Thread: relscan_details.h

relscan_details.h

From
Alvaro Herrera
Date:
relscan.h is a bit of an unfortunate header because it requires a lot of
other headers to compile, and is also required by execnodes.h.  This
quick patch removes the struct definitions from that file, moving them
into a new relscan_details.h file; the reworked relscan.h does not need
any other header, freeing execnodes.h from needlessly including lots of
unnecessary stuff all over the place.  Only the files that really need
the struct definition include the new file, and as seen in the patch,
they are quite few.

execnodes.h is included by 147 backend source files; relscan_details.h
only 27.  So the exposure area is reduced considerably.  This patch also
modifies a few other backend source files to add one or both of genam.h
and heapam.h, which were previously included through execnodes.h.
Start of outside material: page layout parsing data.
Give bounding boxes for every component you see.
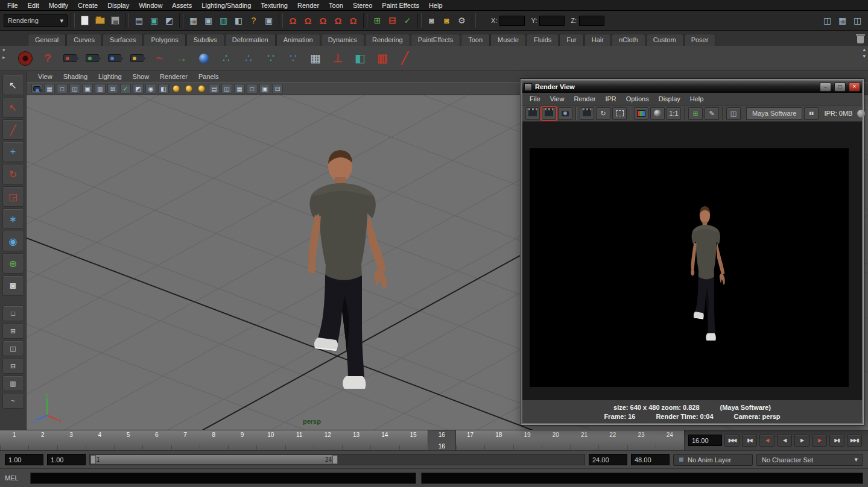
shelf-scroll-buttons[interactable]: ▴ ▾ bbox=[863, 47, 866, 59]
alpha-channel-icon[interactable] bbox=[650, 107, 665, 120]
rgb-channels-icon[interactable] bbox=[634, 107, 648, 120]
shelf-tab[interactable]: General bbox=[28, 34, 66, 46]
redo-previous-render-icon[interactable] bbox=[542, 107, 556, 120]
step-back-frame-button[interactable]: ▮◀ bbox=[742, 435, 757, 447]
render-view-menu-item[interactable]: Options bbox=[621, 95, 654, 102]
bookmark-icon[interactable]: ⊟ bbox=[272, 84, 283, 93]
close-button[interactable]: × bbox=[849, 83, 860, 92]
render-settings-icon[interactable]: ⚙ bbox=[455, 14, 469, 28]
command-input[interactable] bbox=[30, 473, 416, 484]
shelf-arrow-tool-icon[interactable]: → bbox=[172, 49, 191, 68]
pause-ipr-icon[interactable]: ▮▮ bbox=[804, 107, 819, 120]
statusline-divider[interactable] bbox=[472, 13, 476, 28]
render-view-menu-item[interactable]: File bbox=[525, 95, 545, 102]
shelf-paintfx-swoosh-icon[interactable]: ~ bbox=[150, 49, 169, 68]
snap-curve-icon[interactable]: Ω bbox=[301, 14, 315, 28]
select-all-mask-icon[interactable]: ▦ bbox=[186, 14, 200, 28]
shadows-icon[interactable]: ▤ bbox=[209, 84, 220, 93]
grid-toggle-icon[interactable]: ▦ bbox=[44, 84, 55, 93]
rotate-tool-button[interactable]: ↻ bbox=[2, 164, 24, 184]
shelf-hypergraph-icon[interactable]: ▦ bbox=[306, 49, 325, 68]
render-view-canvas[interactable] bbox=[522, 122, 862, 400]
panel-menu-item[interactable]: View bbox=[33, 73, 58, 80]
layout-single-pane-button[interactable]: □ bbox=[2, 306, 24, 321]
lighting-active-icon[interactable] bbox=[183, 84, 194, 93]
shelf-camera-keyframe-icon[interactable] bbox=[83, 49, 102, 68]
shelf-cube-icon[interactable]: ◧ bbox=[350, 49, 370, 68]
show-manipulator-button[interactable]: ⊕ bbox=[2, 253, 24, 274]
shelf-tab[interactable]: Muscle bbox=[490, 34, 526, 46]
panel-menu-item[interactable]: Shading bbox=[58, 73, 93, 80]
last-tool-button[interactable]: ◙ bbox=[2, 275, 24, 296]
shelf-tab[interactable]: Deformation bbox=[225, 34, 276, 46]
step-back-key-button[interactable]: ◀ bbox=[759, 435, 775, 447]
panel-menu-item[interactable]: Show bbox=[127, 73, 155, 80]
object-mode-icon[interactable]: ▣ bbox=[147, 14, 161, 28]
timeline-strip[interactable]: 16 1234567891011121314151617181920212223… bbox=[0, 430, 685, 450]
snapshot-icon[interactable] bbox=[558, 107, 572, 120]
layout-persp-graph-button[interactable]: ⊟ bbox=[2, 358, 24, 374]
panel-menu-item[interactable]: Lighting bbox=[93, 73, 127, 80]
range-slider-track[interactable]: 1 24 bbox=[89, 454, 585, 465]
render-current-frame-icon[interactable]: ◙ bbox=[425, 14, 439, 28]
menu-item[interactable]: Render bbox=[293, 1, 324, 10]
film-gate-icon[interactable]: □ bbox=[57, 84, 68, 93]
smooth-shade-icon[interactable]: ◉ bbox=[145, 84, 156, 93]
shelf-tab[interactable]: Poser bbox=[684, 34, 716, 46]
statusline-divider[interactable] bbox=[279, 13, 283, 28]
shelf-tab[interactable]: Surfaces bbox=[103, 34, 143, 46]
scale-tool-button[interactable]: ◲ bbox=[2, 186, 24, 207]
statusline-divider[interactable] bbox=[71, 13, 75, 28]
shelf-node-tree3-icon[interactable]: ∵ bbox=[261, 49, 280, 68]
x-input[interactable] bbox=[499, 16, 525, 26]
wireframe-icon[interactable]: ◩ bbox=[133, 84, 144, 93]
play-backwards-button[interactable]: ◀ bbox=[777, 435, 792, 447]
shelf-tab[interactable]: PaintEffects bbox=[411, 34, 461, 46]
camera-attributes-icon[interactable]: ▣ bbox=[259, 84, 270, 93]
ipr-render-icon[interactable] bbox=[580, 107, 594, 120]
render-layers-icon[interactable]: ◫ bbox=[726, 107, 741, 120]
render-settings-icon[interactable]: ⊞ bbox=[688, 107, 703, 120]
go-to-start-button[interactable]: ▮◀◀ bbox=[724, 435, 740, 447]
xray-icon[interactable]: ◫ bbox=[221, 84, 232, 93]
show-channelbox-icon[interactable]: ▦ bbox=[835, 14, 849, 28]
statusline-divider[interactable] bbox=[363, 13, 367, 28]
field-chart-icon[interactable]: ▥ bbox=[95, 84, 106, 93]
paint-select-tool-button[interactable]: ╱ bbox=[2, 119, 24, 140]
construction-history-icon[interactable]: ✓ bbox=[401, 14, 414, 28]
menu-item[interactable]: Modify bbox=[44, 1, 73, 10]
shelf-tab[interactable]: Custom bbox=[646, 34, 683, 46]
lock-selection-icon[interactable]: ? bbox=[247, 14, 261, 28]
resolution-gate-icon[interactable]: ◫ bbox=[69, 84, 80, 93]
snap-grid-icon[interactable]: Ω bbox=[286, 14, 300, 28]
render-view-menu-item[interactable]: Render bbox=[569, 95, 600, 102]
new-scene-icon[interactable] bbox=[78, 14, 92, 28]
textured-icon[interactable]: ◧ bbox=[158, 84, 169, 93]
select-surfaces-mask-icon[interactable]: ◧ bbox=[232, 14, 246, 28]
select-lines-mask-icon[interactable]: ▥ bbox=[217, 14, 230, 28]
edit-settings-icon[interactable]: ✎ bbox=[705, 107, 719, 120]
select-camera-icon[interactable] bbox=[31, 84, 42, 93]
open-scene-icon[interactable] bbox=[93, 14, 107, 28]
show-toolsettings-icon[interactable]: ◫ bbox=[851, 14, 864, 28]
render-icon[interactable] bbox=[525, 107, 540, 120]
shelf-tab[interactable]: Curves bbox=[66, 34, 102, 46]
layout-persp-outliner-button[interactable]: ◫ bbox=[2, 341, 24, 356]
menu-item[interactable]: Help bbox=[424, 1, 448, 10]
input-connections-icon[interactable]: ⊞ bbox=[370, 14, 384, 28]
shelf-render-reel-icon[interactable] bbox=[16, 49, 35, 68]
renderer-selector[interactable]: Maya Software bbox=[746, 107, 802, 120]
shelf-help-question-icon[interactable]: ? bbox=[38, 49, 57, 68]
shelf-tab[interactable]: Hair bbox=[584, 34, 611, 46]
animation-end-field[interactable] bbox=[631, 454, 670, 465]
render-view-menu-item[interactable]: Display bbox=[654, 95, 685, 102]
shelf-tab[interactable]: nCloth bbox=[612, 34, 645, 46]
trash-icon[interactable] bbox=[856, 34, 864, 43]
layout-hypershade-button[interactable]: ▥ bbox=[2, 375, 24, 391]
shelf-tab[interactable]: Fur bbox=[559, 34, 584, 46]
script-language-toggle[interactable]: MEL bbox=[5, 474, 25, 482]
menu-set-dropdown[interactable]: Rendering ▾ bbox=[4, 14, 68, 27]
soft-mod-tool-button[interactable]: ◉ bbox=[2, 231, 24, 251]
shelf-tab[interactable]: Polygons bbox=[144, 34, 185, 46]
playback-start-field[interactable] bbox=[47, 454, 86, 465]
This is probably missing tweaks for contrib/.  The following modules
would need to include relscan_details.h: sepgsql dblink pgstattuple
pgrowlocks.  I expect the effect on third-party modules to be much less
than by the htup_details.h change.

--
Álvaro Herrera                http://www.2ndQuadrant.com/
PostgreSQL Development, 24x7 Support, Training & Services

Attachment

Re: relscan_details.h

From
Noah Misch
Date:
On Mon, Sep 16, 2013 at 11:02:28PM -0300, Alvaro Herrera wrote:
> relscan.h is a bit of an unfortunate header because it requires a lot of
> other headers to compile, and is also required by execnodes.h.  This

Not in my copy of the source tree.  execnodes.h uses the corresponding
typedefs that appear in genam.h and heapam.h.  Indeed, "find . -name '*.Po' |
xargs grep -l relscan.h | wc -l" only locates 26 files that include relscan.h
directly or indirectly.

> quick patch removes the struct definitions from that file, moving them
> into a new relscan_details.h file; the reworked relscan.h does not need
> any other header, freeing execnodes.h from needlessly including lots of
> unnecessary stuff all over the place.  Only the files that really need
> the struct definition include the new file, and as seen in the patch,
> they are quite few.
> 
> execnodes.h is included by 147 backend source files; relscan_details.h
> only 27.  So the exposure area is reduced considerably.  This patch also
> modifies a few other backend source files to add one or both of genam.h
> and heapam.h, which were previously included through execnodes.h.
> 
> This is probably missing tweaks for contrib/.  The following modules
> would need to include relscan_details.h: sepgsql dblink pgstattuple
> pgrowlocks.  I expect the effect on third-party modules to be much less
> than by the htup_details.h change.

-1 on header restructuring in the absence of noteworthy compile-time benchmark
improvements.  Besides the obvious benchmark of full-build time, one could
exercise the benefit of fewer header dependencies by modelling the series of
compile times from running "git pull; make" at each commit for the past
several months.  The latter benchmark is perhaps more favorable.

nm

-- 
Noah Misch
EnterpriseDB                                 http://www.enterprisedb.com



Re: relscan_details.h

From
Alvaro Herrera
Date:
Noah Misch wrote:
> On Mon, Sep 16, 2013 at 11:02:28PM -0300, Alvaro Herrera wrote:
> > relscan.h is a bit of an unfortunate header because it requires a lot of
> > other headers to compile, and is also required by execnodes.h.  This
> 
> Not in my copy of the source tree.  execnodes.h uses the corresponding
> typedefs that appear in genam.h and heapam.h.  Indeed, "find . -name '*.Po' |
> xargs grep -l relscan.h | wc -l" only locates 26 files that include relscan.h
> directly or indirectly.

Ah, I see now that I misspoke.  This changeset has been dormant on my
repo for a while, so I confused the detail of what it is about.  The
real benefit of this change is to eliminate indirect inclusion of
genam.h and heapam.h.  The number of indirect inclusions of each of them
is:    HEAD        with patch
heapam.h    219        118
genam.h        226        121

> -1 on header restructuring in the absence of noteworthy compile-time benchmark
> improvements.  Besides the obvious benchmark of full-build time, one could
> exercise the benefit of fewer header dependencies by modelling the series of
> compile times from running "git pull; make" at each commit for the past
> several months.  The latter benchmark is perhaps more favorable.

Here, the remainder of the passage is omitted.